As you can see, some topics are in the string multiple times.

I have an rdd containing key value pairs of some date and the topic strings [date, topicstring]

What I want to do is split the string at the ';' to get all the separate topics, then split those topics at the ',' and create a key value pair of the topic name and counts, which can be reduced by key. For the example above this would be

[date, ((topic_1, 13), (topic_2, 12))]

So I have been playing around in spark a lot as I am new to scala. What I tried to do is

val separateTopicsByDate = topicsByDate
  .mapValues(_.split(";").map({case(str) => (str)}))
  .mapValues({case(arr) => arr
    .filter(str => str.split(",").length > 1)
    .map({case(str) => (str.split(",")(0), str.split(",")(1).toInt)})
  })

The problem is that this returns an Array of tuples, which I cannot reduceByKey. When I split the string at ';' this returns an array. I tried mapping this to a tuple (as you can see from the map operation) but this does not work.

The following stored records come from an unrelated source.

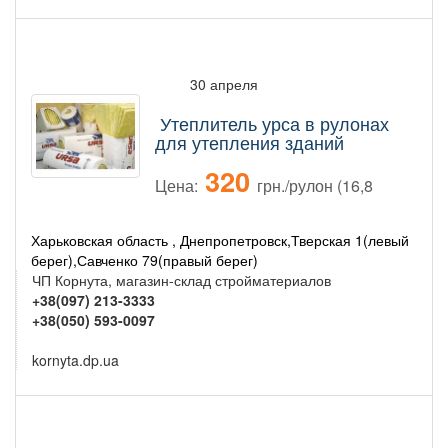
30 апреля
Утеплитель урса в рулонах
для утепления зданий
320
Цена:
грн./рулон (16,8
Харьковская область , Днепропетровск,Тверская 1(левый
берег),Савченко 79(правый берег)
ЧП Корнута, магазин-склад стройматериалов
+38(097) 213-3333
+38(050) 593-0097
kornyta.dp.ua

The complete code I used is

val rdd = sc.textFile("./data/segment/*.csv")

val topicsByDate = rdd
  .filter(line => line.split("\t").length > 23)
  .map({case(str) => (str.split("\t")(1), str.split("\t")(23))})
  .reduceByKey(_ + _)

val separateTopicsByDate = topicsByDate
  .mapValues(_.split(";").map({case(str) => (str)}))
  .mapValues({case(arr) => arr
    .filter(str => str.split(",").length > 1)
    .map({case(str) => (str.split(",")(0), str.split(",")(1).toInt)})
  })

separateTopicsByDate.take(2)

This returns

res42: Array[(String, Array[(String, Int)])] = Array((20150219001500,Array((Cecilia Pedraza,91), (Mexico City,110), (Soviet Union,1019), (Dutch Warmbloods,1236), (Jose Luis Vaquero,1413), (National Equestrian Club,1636), (Lenin Park,1776), (Royal Dutch Sport Horse,2075), (North American,2104), (Western Hemisphere,2246), (Maydet Vega,2800), (Mirach Capital Group,110), (Subrata Roy,403), (New York,820), (Saransh Sharma,945), (Federal Bureau,1440), (San Francisco,1482), (Gregory Wuthrich,1635), (San Francisco,1652), (Dan Levine,2309), (Emily Flitter,2327), (K...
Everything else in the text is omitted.